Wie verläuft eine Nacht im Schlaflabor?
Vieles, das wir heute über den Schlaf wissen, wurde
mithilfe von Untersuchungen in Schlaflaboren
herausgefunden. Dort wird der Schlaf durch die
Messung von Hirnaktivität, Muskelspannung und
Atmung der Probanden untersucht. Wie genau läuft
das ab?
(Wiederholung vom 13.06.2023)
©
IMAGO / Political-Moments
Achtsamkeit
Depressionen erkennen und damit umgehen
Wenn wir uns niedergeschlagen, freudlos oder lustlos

• [What this task involves]: Nothing but the lines from the one holding "IMAGO / Political-Moments" through the end of the listing above should appear, each exactly as given.

• [Output of the exercise]:
IMAGO / Political-Moments
Achtsamkeit
Depressionen erkennen und damit umgehen
Wenn wir uns niedergeschlagen, freudlos oder lustlos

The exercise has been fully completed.